How do I validate the structure of an email account and what are some valid email address examples?
Matthew Whittaker
Co-founder & CTO, Suped
Published 19 Jun 2025
Updated 17 May 2026
10 min read
Summarize with
The direct answer is: validate an email account string in layers. First check that it has one local part, one @ sign, and a domain. Then reject obvious import damage such as spaces, angle brackets, pasted mailto markup, missing domains, double dots in the wrong place, and characters your product cannot support. After that, check whether the domain looks real and can receive mail. Structure tells you whether an address is shaped correctly. It does not prove the mailbox exists.

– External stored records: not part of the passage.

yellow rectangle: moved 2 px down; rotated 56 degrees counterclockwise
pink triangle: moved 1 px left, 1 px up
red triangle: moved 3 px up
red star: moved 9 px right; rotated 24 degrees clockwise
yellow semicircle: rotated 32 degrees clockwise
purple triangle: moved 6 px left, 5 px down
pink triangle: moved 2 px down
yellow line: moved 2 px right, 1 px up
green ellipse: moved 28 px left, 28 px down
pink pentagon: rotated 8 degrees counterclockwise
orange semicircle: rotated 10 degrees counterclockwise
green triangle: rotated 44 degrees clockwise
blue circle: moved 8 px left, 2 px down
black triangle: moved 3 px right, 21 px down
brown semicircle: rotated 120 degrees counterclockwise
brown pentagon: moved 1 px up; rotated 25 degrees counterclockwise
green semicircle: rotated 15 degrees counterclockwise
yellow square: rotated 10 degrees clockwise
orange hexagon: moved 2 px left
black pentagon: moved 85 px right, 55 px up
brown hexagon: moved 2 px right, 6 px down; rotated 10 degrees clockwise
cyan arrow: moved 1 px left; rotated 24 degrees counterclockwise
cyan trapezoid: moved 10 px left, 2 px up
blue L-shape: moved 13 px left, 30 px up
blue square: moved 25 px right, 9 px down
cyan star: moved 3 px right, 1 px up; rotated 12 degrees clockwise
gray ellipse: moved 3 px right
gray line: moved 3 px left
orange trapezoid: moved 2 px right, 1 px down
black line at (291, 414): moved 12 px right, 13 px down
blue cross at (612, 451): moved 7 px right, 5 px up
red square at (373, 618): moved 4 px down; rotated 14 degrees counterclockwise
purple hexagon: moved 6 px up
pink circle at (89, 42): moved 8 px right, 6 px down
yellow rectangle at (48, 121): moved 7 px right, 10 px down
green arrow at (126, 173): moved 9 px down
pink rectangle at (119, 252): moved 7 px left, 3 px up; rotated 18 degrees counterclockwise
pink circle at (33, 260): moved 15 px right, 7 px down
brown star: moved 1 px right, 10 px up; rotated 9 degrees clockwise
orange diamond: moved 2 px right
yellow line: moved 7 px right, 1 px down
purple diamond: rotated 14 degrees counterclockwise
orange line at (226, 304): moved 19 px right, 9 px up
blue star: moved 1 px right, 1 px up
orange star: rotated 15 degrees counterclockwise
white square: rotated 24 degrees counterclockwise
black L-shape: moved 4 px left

I treat this as an email address validation problem, not an email account validation problem. The account lives at the receiving provider. The address is the string you imported, captured in a form, or stored in your CRM. A string such as name+tag at Gmail can be valid, while a string that looks tidy can still bounce because the mailbox was closed, the domain has no MX records, or the receiving system blocks the message.
Parse first: Split the string into local part and domain, then reject strings with zero or multiple @ signs.
Normalize safely: Trim outer whitespace, remove wrapping angle brackets only when parsing imports, and keep plus tags.
Check the domain: Confirm label syntax, reject empty labels, and verify DNS before you call an address usable.
Separate syntax from reachability: A syntactically valid address can still fail delivery, so keep validation results as categories.
The short answer
A practical validator should accept common real-world addresses and reject broken imports. The target is not the most permissive reading of every RFC edge case. The target is a safe, useful policy that avoids throwing away good subscribers while stopping obvious garbage before it enters your database.
A sensible default rule
For most web forms and imports, accept dot-atom local parts, plus signs, underscores, hyphens, equals signs, and normal domain labels. Reject quoted local parts unless your system deliberately supports them. Quoted addresses are allowed by the email standards, but they break enough application code and integrations that I keep them out of ordinary marketing and product databases.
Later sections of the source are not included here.